Lowered Barrier for Research: Provides a complete, open-source framework with research-friendly interfaces, enabling community exploration of RL-driven video understanding.
Improved Training Efficiency: The caching mechanism offers a significant throughput boost (1.47×), making RL training on video data more feasible.
Reproducible Evaluation: The asynchronous multi-benchmark evaluation framework ensures accuracy aligns with official reports and facilitates fair comparisons.
Effective Model Enhancement: Shows that RL post-training can elevate a standard instruct model to surpass its dedicated "thinking" variant on multiple benchmarks.

Conclusion

EasyVideoR1 addresses the lack of suitable RL frameworks for video understanding by implementing systematic optimizations. It is, to the best of the authors' knowledge, the most suitable code repository for RL post-training research for video understanding at the time of release. Key contributions include:

Support for a wide range of video understanding tasks.
Research-friendly interfaces for mixed offline-online and joint image-video training.
Enhanced training efficiency through offline preprocessing and caching.
An efficient, comprehensive, and accuracy-aligned evaluation framework.

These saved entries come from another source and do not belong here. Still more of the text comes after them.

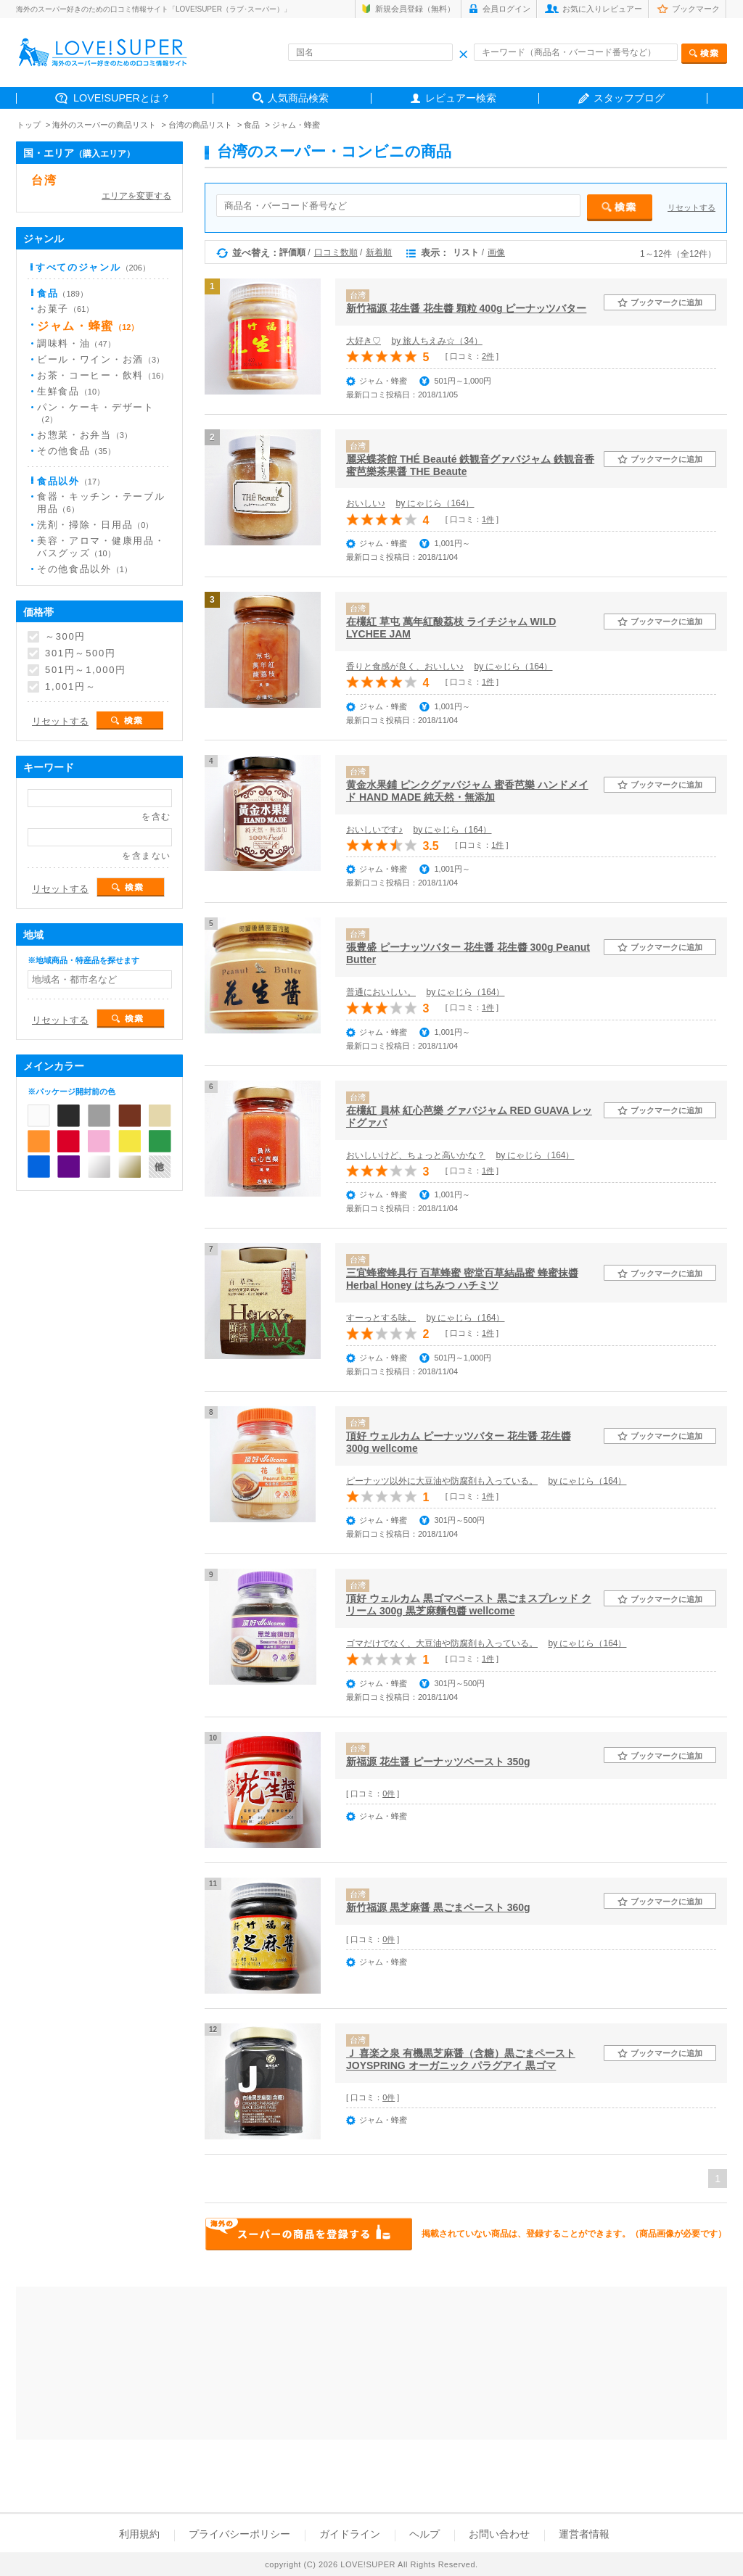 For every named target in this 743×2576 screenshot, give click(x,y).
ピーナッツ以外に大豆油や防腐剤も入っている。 (442, 1481)
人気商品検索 (298, 98)
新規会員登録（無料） (415, 8)
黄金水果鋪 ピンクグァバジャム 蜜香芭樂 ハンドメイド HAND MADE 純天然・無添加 (467, 791)
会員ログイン (506, 8)
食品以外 (70, 481)
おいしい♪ (365, 503)
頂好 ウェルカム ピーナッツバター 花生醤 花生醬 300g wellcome (458, 1442)
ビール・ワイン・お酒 (100, 359)
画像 (496, 252)
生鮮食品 (70, 391)
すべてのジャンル (93, 267)
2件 (488, 356)
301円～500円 (80, 653)
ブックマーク (696, 8)
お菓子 (65, 308)
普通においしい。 (381, 992)
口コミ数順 (336, 252)
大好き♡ (363, 341)
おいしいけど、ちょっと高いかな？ (415, 1155)
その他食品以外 (84, 569)
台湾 (44, 180)
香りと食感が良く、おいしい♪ (405, 666)
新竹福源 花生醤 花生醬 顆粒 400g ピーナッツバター (466, 308)
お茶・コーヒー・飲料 (102, 375)
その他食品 (76, 450)
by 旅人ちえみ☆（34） (436, 341)
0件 (388, 1793)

The framework successfully improved Qwen3-VL-8B-Instruct's performance across multiple benchmarks with efficient training. The authors hope to inspire enthusiasm within the multimodal community and call for collaborative maintenance to create the most comprehensive and research-friendly repository for video understanding.